WORK INSTRUCTIONS: From the first line of the entries below through the line bearing "chcę skończyć kurs", write out each line exactly. Omit pictures.

Segment Start: AVAILABLE DATA

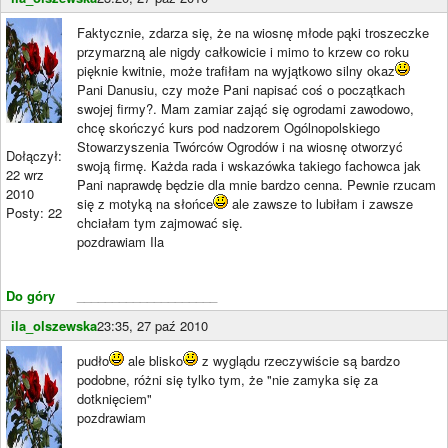
Faktycznie, zdarza się, że na wiosnę młode pąki troszeczke
przymarzną ale nigdy całkowicie i mimo to krzew co roku
pięknie kwitnie, może trafiłam na wyjątkowo silny okaz
Pani Danusiu, czy może Pani napisać coś o początkach
swojej firmy?. Mam zamiar zająć się ogrodami zawodowo,
chcę skończyć kurs pod nadzorem Ogólnopolskiego
Stowarzyszenia Twórców Ogrodów i na wiosnę otworzyć
Dołączył:
swoją firmę. Każda rada i wskazówka takiego fachowca jak
22 wrz
Pani naprawdę będzie dla mnie bardzo cenna. Pewnie rzucam
2010
się z motyką na słońce
ale zawsze to lubiłam i zawsze
Posty: 22
chciałam tym zajmować się.
pozdrawiam Ila
Do góry
____________________
ila_olszewska
23:35, 27 paź 2010
pudło
ale blisko
z wyglądu rzeczywiście są bardzo
podobne, różni się tylko tym, że "nie zamyka się za
dotknięciem"
pozdrawiam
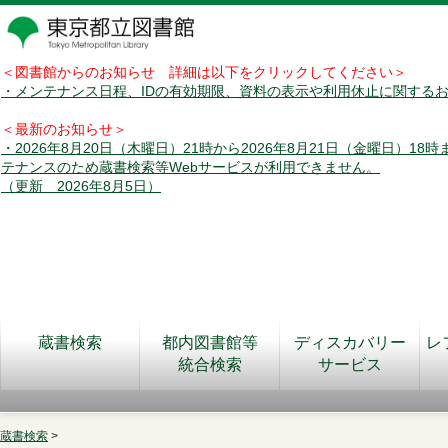
＜図書館からのお知らせ 詳細は以下をクリックしてください＞
・メンテナンス日程、IDの有効期限、資料の表示や利用休止に関する
＜最新のお知らせ＞
・2026年8月20日（木曜日）21時から2026年8月21日（金曜日）18
テナンスのため蔵書検索等Webサービスが利用できません。
（更新 2026年8月5日）
蔵書検索
都内図書館等
ディスカバリー
レ
統合検索
サービス
蔵書検索
>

Segment End: AVAILABLE DATA

TASK RESULT:
Faktycznie, zdarza się, że na wiosnę młode pąki troszeczke
przymarzną ale nigdy całkowicie i mimo to krzew co roku
pięknie kwitnie, może trafiłam na wyjątkowo silny okaz
Pani Danusiu, czy może Pani napisać coś o początkach
swojej firmy?. Mam zamiar zająć się ogrodami zawodowo,
chcę skończyć kurs pod nadzorem Ogólnopolskiego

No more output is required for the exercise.